I stopped, panting for breath, my back against his cubicle wall. He sat and looked at me apparently trying to decide what to do with me and not finding much of an answer. He finally stood up. I didn’t see him walk toward m; he simply crossed the distance in between one instant and the next.

“What are you going to do?” I whispered. He cocked his head a little to the side, and at this distance I could see the gradations in his eyes, the flecks of crimson mixing with chocolate brown like sparks flying up a dark chimney. His expression was distant.

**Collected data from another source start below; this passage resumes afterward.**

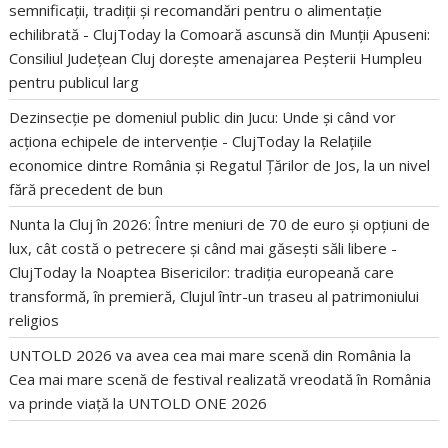
semnificații, tradiții și recomandări pentru o alimentație
echilibrată - ClujToday
la
Comoară ascunsă din Munții Apuseni:
Consiliul Județean Cluj dorește amenajarea Peșterii Humpleu
pentru publicul larg
Dezinsecție pe domeniul public din Jucu: Unde și când vor
acționa echipele de intervenție - ClujToday
la
Relațiile
economice dintre România și Regatul Țărilor de Jos, la un nivel
fără precedent de bun
Nunta la Cluj în 2026: Între meniuri de 70 de euro și opțiuni de
lux, cât costă o petrecere și când mai găsești săli libere -
ClujToday
la
Noaptea Bisericilor: tradiția europeană care
transformă, în premieră, Clujul într-un traseu al patrimoniului
religios
UNTOLD 2026 va avea cea mai mare scenă din România
la
Cea mai mare scenă de festival realizată vreodată în România
va prinde viață la UNTOLD ONE 2026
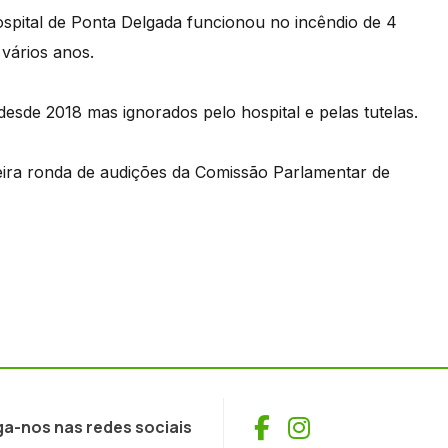
spital de Ponta Delgada funcionou no incêndio de 4
vários anos.
 desde 2018 mas ignorados pelo hospital e pelas tutelas.
ceira ronda de audições da Comissão Parlamentar de
Facebook
Instagram
ga-nos nas redes sociais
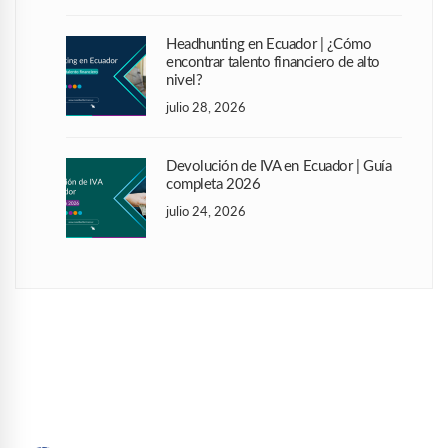
Headhunting en Ecuador | ¿Cómo
encontrar talento financiero de alto
nivel?
julio 28, 2026
Devolución de IVA en Ecuador | Guía
completa 2026
julio 24, 2026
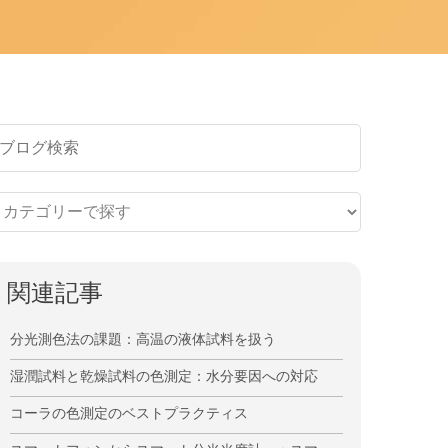
関連記事
分光測色法の課題：高温の液体試料を扱う
湿潤試料と乾燥試料の色測定：水分要因への対応
コーラの色測定のベストプラクティス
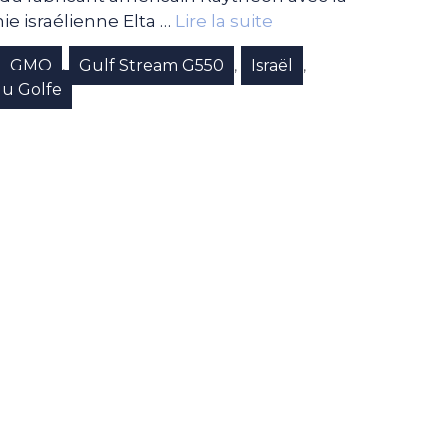
ie israélienne Elta …
Lire la suite
GMO
Gulf Stream G550
Israël
,
,
,
,
du Golfe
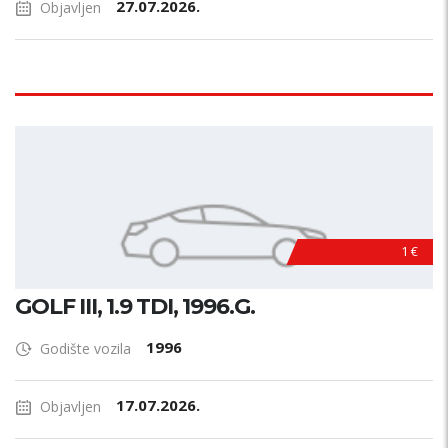
27.07.2026.
Objavljen
1 €
GOLF III, 1.9 TDI, 1996.G.
1996
Godište vozila
17.07.2026.
Objavljen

“Kill you, I guess,” he said slowly, as if he were a little surprised I didn’t know. “Messy, but I see you can’t be reasoned with. Damn you, Michael, why did this have to happen? I like you, you know. I really do.”

“Maybe we can work something out. Look, you said yourself, kill m and all hell breaks loose—” I was babbling. I didn’t know what else to do.

“Long walk through the park, Michael.” Adam observed with chilling calm. “Lots of things could happen on the way home. It wouldn’t be any-body’s fault at all, just one of those stupid things. A mugging. Some drugged-out freak who just decides to kill you for fun. And it’s neater than the alternatives.”

“I don’t want to die,” I said, quite reasonably. Adam smiled slightly, still watching m with a kind of remote interest.

“No, none of us do.” He nodded “Now get up.”

“No.”

“Get up, Michael.” There was a shade more menace in his voice, and to my horror I felt myself obey him. “You won’t remember any of this in a moment. You’ll just go home, and on your way—”

“No!” I screamed, and grabbed up the chair next to me. I swung it at him. Adam caught it in one hand; as he did, the sparks in his eyes caught hold and flamed. Bright crimson.

Adam bared his teeth in a snarl. I saw his canines come down from their retractive position; even, extended, they weren’t much longer than a normal human’s. Just sharper. I felt terror rob me of whatever strength I had left, and then his hands were around my neck.

I clawed at them as he started to press, but it was like trying to remove riveted steel. He never bent his head to touch me with those teeth, but I could feel the hunger shooting through him, hot as lust and mixed with his anger in a deadly combination.

But, in the next instant, Adam mastered himself and let me drop. He turned his back on me. I could see his fists clench as he struggled to force his rage back.

“I’m not going to let you kill me, Adam.” I whispered through a suddenly sore throat. “I’ll fight you.”

“Yes, I know.” he answered me, and turned to look at me again. He booked normal again, and a little sad. “Listen to me. You’re going to forget, now. You’re going to go home, and forget what has happened here. You looked at the bodies and you felt faint. you feel faint now.”